Tell how many lines in the data below include the word "Januari". The answer is the number only.

- [MATERIAL FOR THIS TASK]:
####################
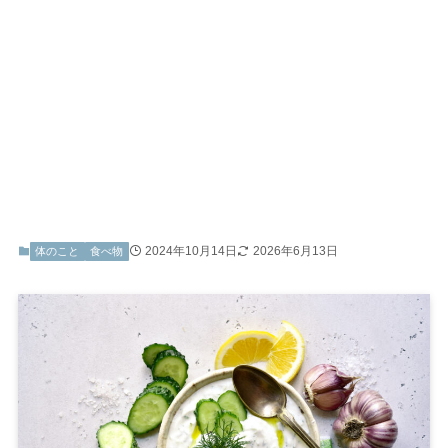
2024年10月14日
2026年6月13日
体のこと
食べ物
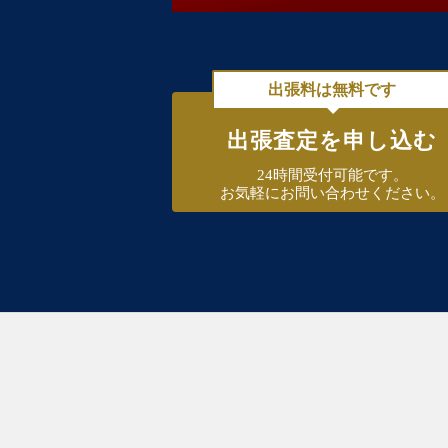
出張料は無料です
出張査定を申し込む
24時間受付可能です。
お気軽にお問い合わせください。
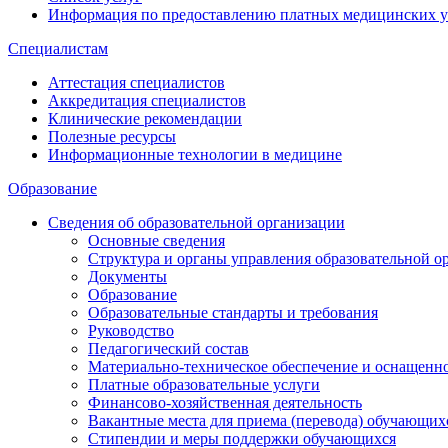
Информация по предоставлению платных медицинских у
Специалистам
Аттестация специалистов
Аккредитация специалистов
Клинические рекомендации
Полезные ресурсы
Информационные технологии в медицине
Образование
Сведения об образовательной организации
Основные сведения
Структура и органы управления образовательной о
Документы
Образование
Образовательные стандарты и требования
Руководство
Педагогический состав
Материально-техническое обеспечение и оснащеннос
Платные образовательные услуги
Финансово-хозяйственная деятельность
Вакантные места для приема (перевода) обучающих
Стипендии и меры поддержки обучающихся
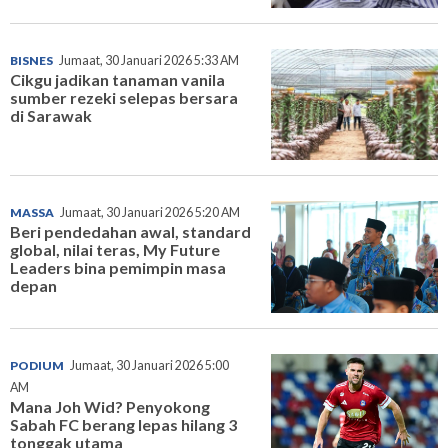
BISNES
Jumaat, 30 Januari 2026 5:33 AM
Cikgu jadikan tanaman vanila
sumber rezeki selepas bersara
di Sarawak
MASSA
Jumaat, 30 Januari 2026 5:20 AM
Beri pendedahan awal, standard
global, nilai teras, My Future
Leaders bina pemimpin masa
depan
PODIUM
Jumaat, 30 Januari 2026 5:00
AM
Mana Joh Wid? Penyokong
Sabah FC berang lepas hilang 3
tonggak utama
####################
- [ANSWER BOX]: 3